Sure, the fine wrinkles in protagonist Leon Kennedy’s sweet bomber jacket have never looked so … fine, but that faraway castle that seemed so imposing a decade ago wouldn’t look out of place in an elementary school stage play now that it doesn’t have the proper distance fog to mask its porous pixels.
None of this really matters since it has no real impact on the gameplay, I’ll admit, but what I can’t excuse is that the controls in this version are noticeably stiffer.
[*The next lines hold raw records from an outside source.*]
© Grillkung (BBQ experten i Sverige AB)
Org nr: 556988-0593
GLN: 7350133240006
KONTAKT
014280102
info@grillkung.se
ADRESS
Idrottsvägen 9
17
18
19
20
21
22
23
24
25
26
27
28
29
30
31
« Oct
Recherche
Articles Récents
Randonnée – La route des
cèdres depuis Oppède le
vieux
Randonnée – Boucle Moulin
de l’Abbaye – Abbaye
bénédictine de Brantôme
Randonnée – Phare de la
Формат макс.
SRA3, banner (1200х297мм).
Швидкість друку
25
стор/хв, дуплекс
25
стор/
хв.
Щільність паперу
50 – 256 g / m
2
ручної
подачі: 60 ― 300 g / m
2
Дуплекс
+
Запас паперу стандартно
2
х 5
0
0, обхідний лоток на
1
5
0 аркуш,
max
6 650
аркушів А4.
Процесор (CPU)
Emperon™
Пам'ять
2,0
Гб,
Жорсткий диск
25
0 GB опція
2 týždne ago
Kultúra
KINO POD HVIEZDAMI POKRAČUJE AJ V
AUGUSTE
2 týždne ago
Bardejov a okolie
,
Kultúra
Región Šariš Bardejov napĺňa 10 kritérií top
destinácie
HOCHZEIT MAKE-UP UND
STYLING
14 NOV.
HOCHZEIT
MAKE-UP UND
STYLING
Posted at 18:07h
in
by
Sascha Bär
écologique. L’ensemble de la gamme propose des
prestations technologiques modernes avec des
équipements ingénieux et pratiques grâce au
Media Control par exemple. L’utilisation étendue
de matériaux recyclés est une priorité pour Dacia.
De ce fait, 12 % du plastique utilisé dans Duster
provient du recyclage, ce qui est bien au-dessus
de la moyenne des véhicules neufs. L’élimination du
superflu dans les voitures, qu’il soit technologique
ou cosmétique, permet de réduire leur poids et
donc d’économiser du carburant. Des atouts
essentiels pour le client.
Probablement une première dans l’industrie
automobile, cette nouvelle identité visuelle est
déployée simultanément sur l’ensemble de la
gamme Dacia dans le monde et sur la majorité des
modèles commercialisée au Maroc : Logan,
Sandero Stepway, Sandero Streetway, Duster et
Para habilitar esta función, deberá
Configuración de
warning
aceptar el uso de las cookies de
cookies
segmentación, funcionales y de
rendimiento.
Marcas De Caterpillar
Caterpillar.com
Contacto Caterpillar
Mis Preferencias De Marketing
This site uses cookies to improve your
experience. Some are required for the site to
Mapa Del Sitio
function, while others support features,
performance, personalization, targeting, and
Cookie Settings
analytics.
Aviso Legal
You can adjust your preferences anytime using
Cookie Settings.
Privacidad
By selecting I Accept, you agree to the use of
It’s certainly nothing game-breaking, but the last thing I want to be doing while Latin Leatherface is trying to carve my prettyboy dome into a stylish new table lamp is wrestle with the aiming reticle to line up a shot.
Despite the rough edges, this is still the game I know and adore. If the original “Resident Evil” was a horror B-movie in video game form, “Resident Evil 4” is that half-brainless, half-brilliant action flick you put on for your friends for a night of drunken riffing. Whether you’re suplexing a cow skull-clad cultist straight into a volcano for the glory of America or engaging in delightfully groan-worthy trash talk with a 20-going-on-90 dwarf who dresses like Cap’n Crunch and cackles like a chainsaw on estrogen, there’s simply no other game like it.
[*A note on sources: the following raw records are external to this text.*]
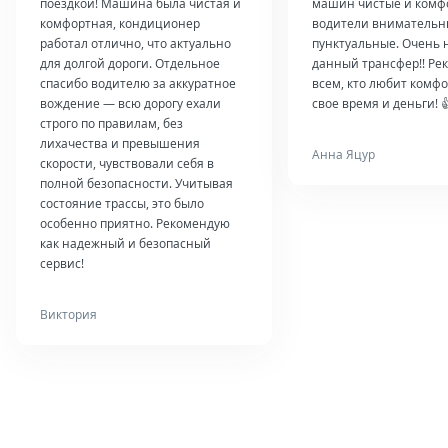
поездкой! Машина была чистая и
машин чистые и комф
комфортная, кондиционер
водители внимательн
работал отлично, что актуально
пунктуальные. Очень 
для долгой дороги. Отдельное
данный трансфер!! Ре
спасибо водителю за аккуратное
всем, кто любит комфо
вождение — всю дорогу ехали
свое время и деньги! 
строго по правилам, без
лихачества и превышения
Анна Яцур
скорости, чувствовали себя в
полной безопасности. Учитывая
состояние трассы, это было
особенно приятно. Рекомендую
как надежный и безопасный
сервис!
Виктория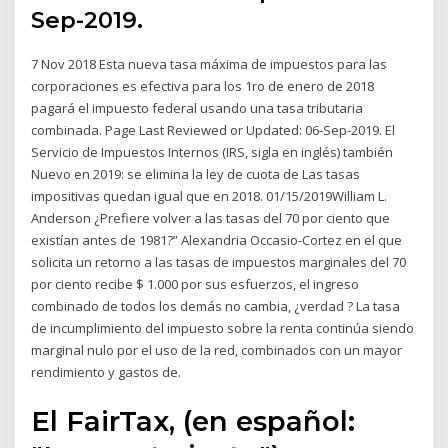
Sep-2019.
7 Nov 2018 Esta nueva tasa máxima de impuestos para las
corporaciones es efectiva para los 1ro de enero de 2018
pagará el impuesto federal usando una tasa tributaria
combinada. Page Last Reviewed or Updated: 06-Sep-2019. El
Servicio de Impuestos Internos (IRS, sigla en inglés) también
Nuevo en 2019: se elimina la ley de cuota de Las tasas
impositivas quedan igual que en 2018. 01/15/2019William L.
Anderson ¿Prefiere volver a las tasas del 70 por ciento que
existían antes de 1981?” Alexandria Occasio-Cortez en el que
solicita un retorno a las tasas de impuestos marginales del 70
por ciento recibe $ 1.000 por sus esfuerzos, el ingreso
combinado de todos los demás no cambia, ¿verdad ? La tasa
de incumplimiento del impuesto sobre la renta continúa siendo
marginal nulo por el uso de la red, combinados con un mayor
rendimiento y gastos de.
El FairTax, (en español:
If you’ve never played “Resident Evil 4” and don’t have any older consoles, you owe it to yourself to at least try this version. It comes packaged with trophy and achievement support as well as all the side missions and unlockables added throughout the years, and it costs a whopping one-third of your average new release.
It’s gory; it’s cheesy; it’s positively sleazy. But it’s pure fun from beginning to end. Even if this latest cash grab feels a tad unpolished, it’s at the very least an above-adequate option for those who have yet to bask in its glory. For everyone else, consider sticking to what you already have.